Paris capitale de guerre (1792-1794)


Introduction

On se propose de voir dans quelle mesure la guerre, entre 1792 et 1794 contribue à transformer le Paris révolutionnaire en un véritable camp retranché, en une capitale de guerre. C’est-à-dire comprendre comment son rôle de capitale influe sur le rôle que la ville joue dans la guerre et dans la transformation de ses espaces. On peut voir dans l’explosion de la poudrerie de Grenelle, le 14 fructidor an II (31 août 1794), un événement représentatif de la participation de la guerre à une forme de bouleversement des espaces urbains. Il convient alors de voir comment cet aspect s’insère dans une transformation plus large de la ville, en commençant par l’étude du quartier où est implanté cette poudrerie. Constatant qu’elle se situe à proximité du quartier militaire du Gros-Caillou, il faut se demander comment s’organisent ces espaces et étudier la façon dont ils évoluent sous l’effet des politiques qu’implique la conduite de la guerre : casernement d’hommes, présence du fait militaire dans la ville, industrialisation des espaces. Cela doit conduire à penser la place du militaire dans la ville et voir si les évolutions urbaines constatées à l’échelle d’un quartier correspondent réellement à l’instauration, par des acteurs politiques qui sont à déterminer, d’une ville de guerre, tenue par l’institution militaire et mise en défense contre une invasion ennemie.


Sources

L’étude est construite à partir de sources diverses et dispersées. Au Service historique de la défense à Vincennes, les archives du génie renseignent sur le dispositif défensif mis en place en 1792. Les archives de l’armée de terre contiennent trois cartons sur le camp sous Paris et ont été utilisées pour l’étude du mouvement et de la répartition des troupes en 1792. On y a consulté les séries B (Révolution-Empire), J (justice), X (administration) pour l’étude des états-majors et de la présence militaire dans Paris.

Ont été utilisées, aux archives de la préfecture de police, les procès-verbaux du commissaire de police de la section des Invalides, ainsi que ceux des autres sections concernées par l’explosion de Grenelle.

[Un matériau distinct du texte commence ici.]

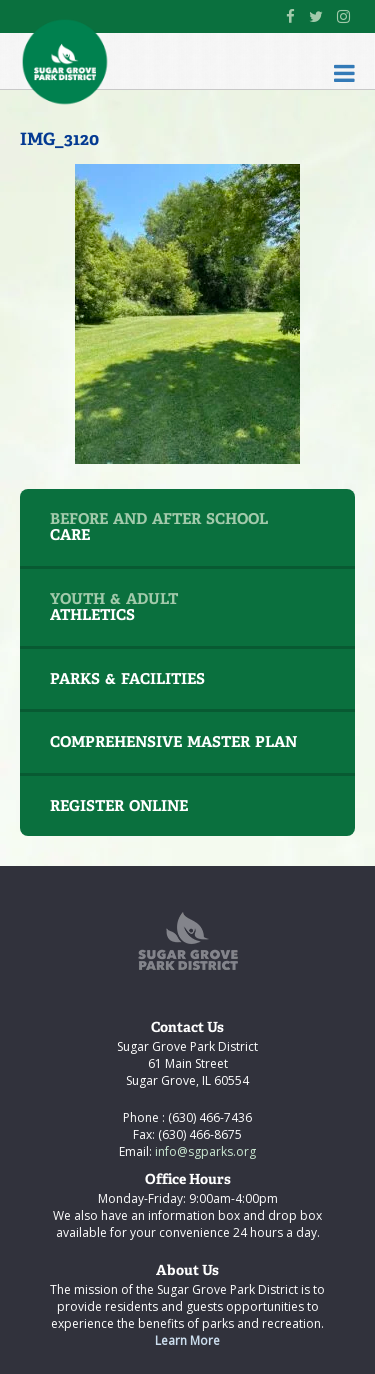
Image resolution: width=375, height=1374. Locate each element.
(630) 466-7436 (208, 1117)
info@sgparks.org (204, 1151)
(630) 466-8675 (198, 1134)
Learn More (187, 1340)
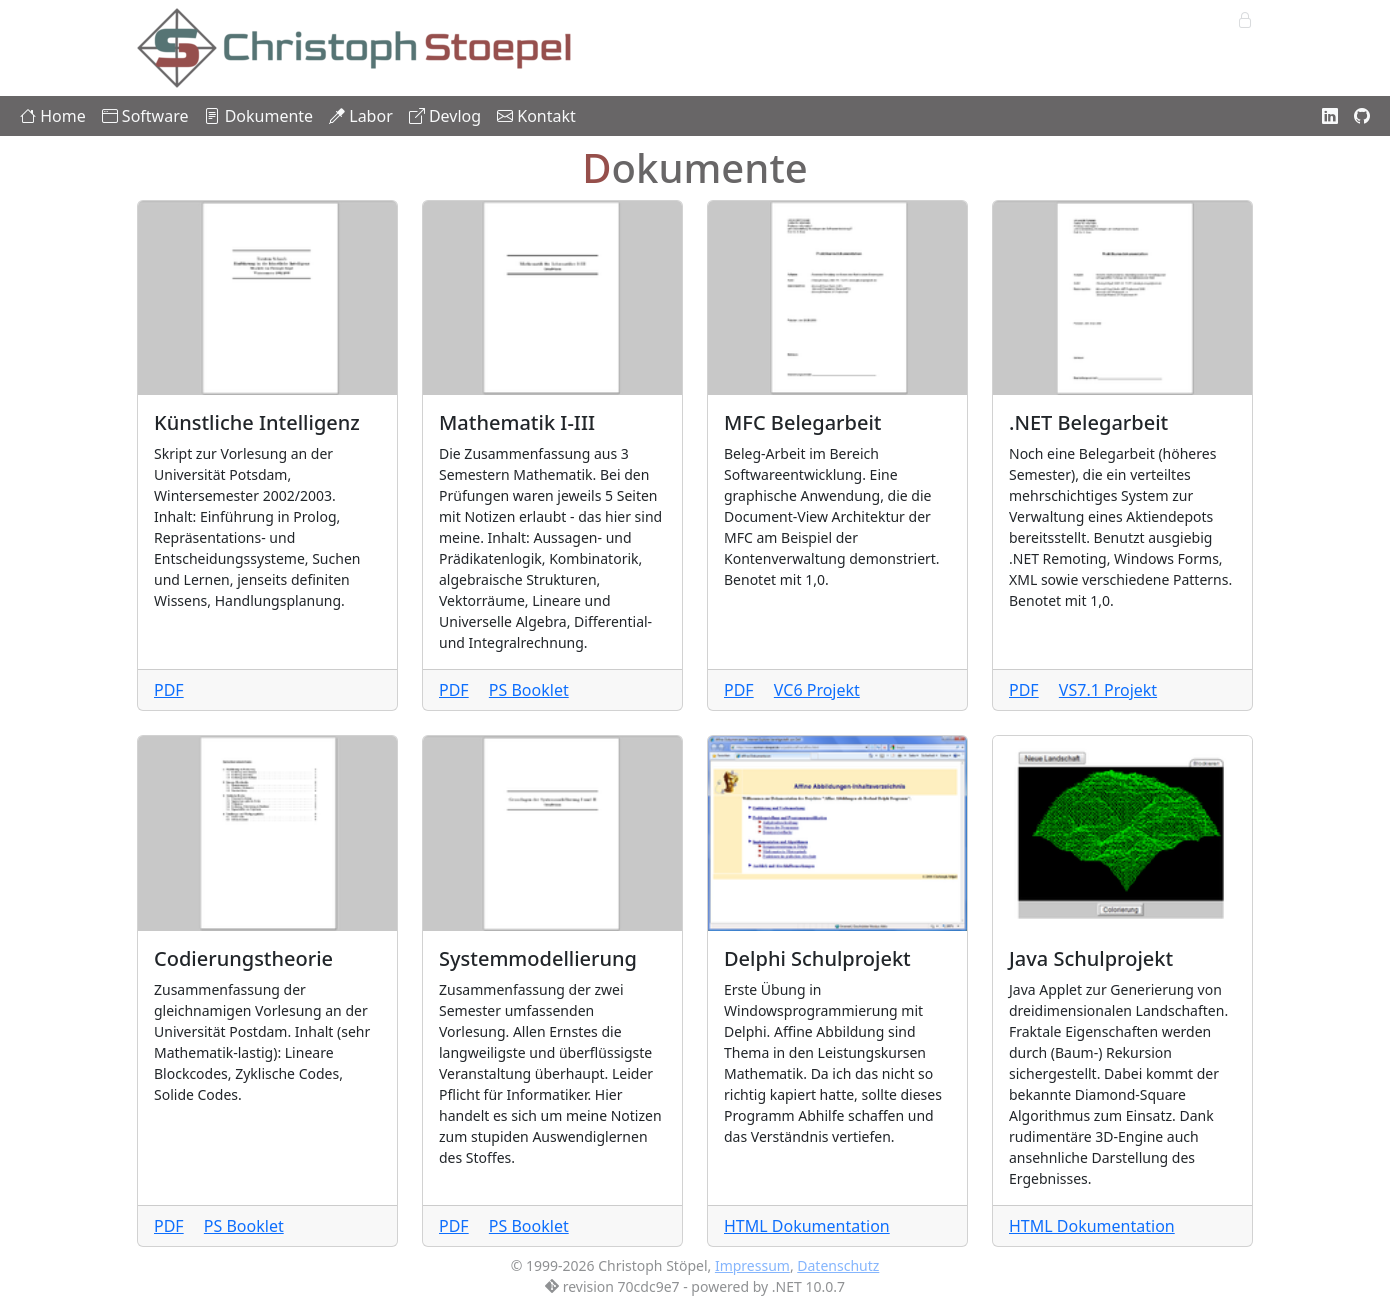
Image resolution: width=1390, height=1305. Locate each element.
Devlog (445, 116)
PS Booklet (529, 690)
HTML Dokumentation (807, 1226)
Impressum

Aux Archives nationales, on a consulté dans les archives des comités de l’Assemblée (série D) ainsi que du pouvoir exécutif (AF II) les dossiers se rapportant aux affaires militaires, aux armes et poudres. On a utilisé les registres de délibération et les enregistrements de cartes de sûreté de la section des Invalides de la sous série F7 (police générale). La sous-série F9 (affaires militaires) a été dépouillée et l’on y trouve divers renseignements sur les affaires militaires dans les sous séries F10 et F11. Plusieurs articles de F13 (bâtiments publics) contiennent des informations sur les dégâts causés par l’explosion de Grenelle, ainsi que sur les ateliers d’armes dans la capitale et les aménagements effectués pour le casernement dans Paris. Ont été parcourus les dossiers individuels de l’explosion de la poudrerie de Grenelle (F15 3276 à 3293).

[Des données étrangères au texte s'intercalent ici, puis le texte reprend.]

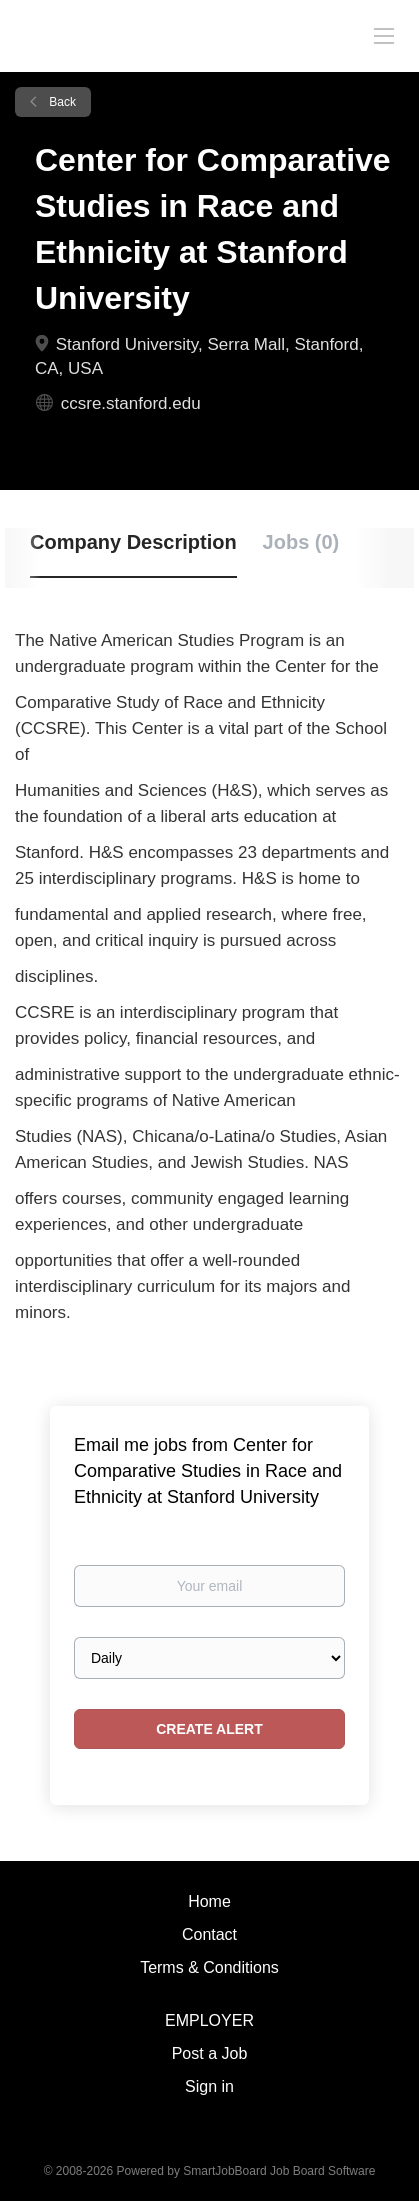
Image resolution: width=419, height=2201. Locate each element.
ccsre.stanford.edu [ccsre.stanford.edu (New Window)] (131, 403)
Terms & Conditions (209, 1967)
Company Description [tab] (133, 542)
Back (61, 102)
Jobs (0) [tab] (301, 542)
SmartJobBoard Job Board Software (279, 2171)
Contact (209, 1934)
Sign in (209, 2086)
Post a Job (210, 2053)
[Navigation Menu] (384, 35)
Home (209, 1901)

Aux archives de Paris, on a utilisé des papiers des sections. Des pièces isolées des séries 1 à 4 AZ renseignent sur les affaires militaires et quelques-unes sur l’explosion de la poudrerie de Grenelle.

On s’est appuyé également sur des sources plus classiques de l’histoire urbaine, notamment des cartes et plans à la bibliothèque historique de la ville de Paris, la Bibliothèque nationale de France et aux Archives nationales. Le musée Carnavalet et le département des estampes de la BNF ont fourni l’iconographie.


Première partie
L’espace parisien bouleversé ? L’explosion de la poudrerie de Grenelle


Chapitre premier
Différents espaces au cœur de l’événement

Le 31 août 1794, la poudrerie de Grenelle explose, faisant près de 1 000 morts. Il s’agit de mesurer l’impact de l’événement sur le Paris de l’époque, que ce soit son espace urbain ou politique, et de voir dans quelle mesure il s’inscrit dans une histoire de la transformation de Paris à cause de la guerre révolutionnaire. L’organisation des secours mobilise et utilise différents lieux et institutions situés aux abords de la poudrerie comme l’École militaire, l’infirmerie des Invalides ou l’hôpital militaire du Gros-Caillou. L’explosion cause de nombreux dégâts matériels, qui permettent de mesurer approximativement l’impact de la déflagration dans l’espace et la géographie parisienne, jusqu’à Chaillot. Le quartier du Gros-Caillou, la section des Invalides sont touchés et fournissent de la main d’œuvre pour réparer les bâtiments endommagés.

Chapitre II
Un événement révélateur d’un Paris de guerre ?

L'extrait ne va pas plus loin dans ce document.